── Task inputs
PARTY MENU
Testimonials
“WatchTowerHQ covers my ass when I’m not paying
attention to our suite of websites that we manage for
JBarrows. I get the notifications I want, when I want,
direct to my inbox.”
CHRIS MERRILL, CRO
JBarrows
────
── Task inputs
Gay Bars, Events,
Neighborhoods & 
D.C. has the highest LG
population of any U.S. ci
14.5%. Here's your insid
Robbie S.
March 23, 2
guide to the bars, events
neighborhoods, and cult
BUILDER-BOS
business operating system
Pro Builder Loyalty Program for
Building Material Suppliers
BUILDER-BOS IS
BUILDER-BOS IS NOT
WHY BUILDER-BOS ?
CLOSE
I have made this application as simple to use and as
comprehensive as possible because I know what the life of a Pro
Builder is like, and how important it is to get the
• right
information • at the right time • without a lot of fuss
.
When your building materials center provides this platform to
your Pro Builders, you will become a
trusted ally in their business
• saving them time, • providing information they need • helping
────
• _Directions for this task_:
Gather from the data above every line with the string "right".

• _Your solution_:
• right
information • at the right time • without a lot of fuss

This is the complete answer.